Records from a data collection
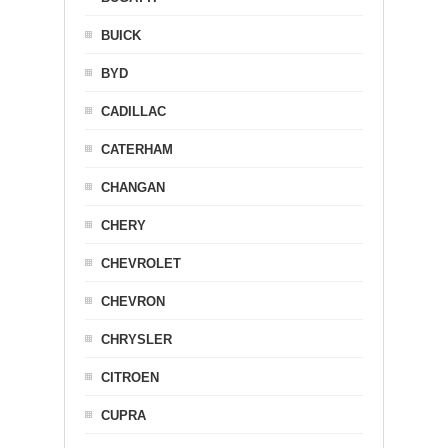
BUICK
BYD
CADILLAC
CATERHAM
CHANGAN
CHERY
CHEVROLET
CHEVRON
CHRYSLER
CITROEN
CUPRA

▶ [Problem]
Keep every word of the records above exactly, and return them with no pictures.

▶ [Response box]
BUICK
BYD
CADILLAC
CATERHAM
CHANGAN
CHERY
CHEVROLET
CHEVRON
CHRYSLER
CITROEN
CUPRA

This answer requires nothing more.